Before returning the data, strip out the pictures and keep everything else exactly the same.

--- Dataset Enclosed Below ---

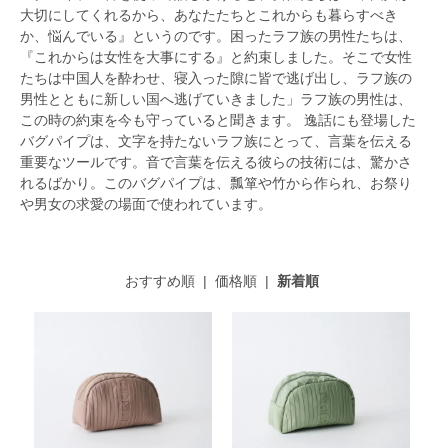
大切にしてくれるから、あなたたちとこれからも暮らすべき
か、悩んでいる』というのです。困ったラフ族の男性たちは、
『これからは女性を大事にする』と約束しました。そこで女性
たちは中国人を酔わせ、寝入った隙に皆で逃げ出し、ラフ族の
男性とともに新しい国へ逃げていきました」ラフ族の男性は、
この時の約束を今も守っていると聞きます。 逸話にも登場した
バグパイプは、文字を持たないラフ族にとって、言葉を伝える
重要なツールです。音で言葉を伝える彼らの技術には、驚かさ
れるばかり。このバグパイプは、瓢箪や竹から作られ、お祭り
や男女の求愛の場面で使われています。
おすすめ順
|
価格順
|
新着順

--- End of Enclosed Dataset ---

:: Written response ::
大切にしてくれるから、あなたたちとこれからも暮らすべき
か、悩んでいる』というのです。困ったラフ族の男性たちは、
『これからは女性を大事にする』と約束しました。そこで女性
たちは中国人を酔わせ、寝入った隙に皆で逃げ出し、ラフ族の
男性とともに新しい国へ逃げていきました」ラフ族の男性は、
この時の約束を今も守っていると聞きます。 逸話にも登場した
バグパイプは、文字を持たないラフ族にとって、言葉を伝える
重要なツールです。音で言葉を伝える彼らの技術には、驚かさ
れるばかり。このバグパイプは、瓢箪や竹から作られ、お祭り
や男女の求愛の場面で使われています。
おすすめ順
|
価格順
|
新着順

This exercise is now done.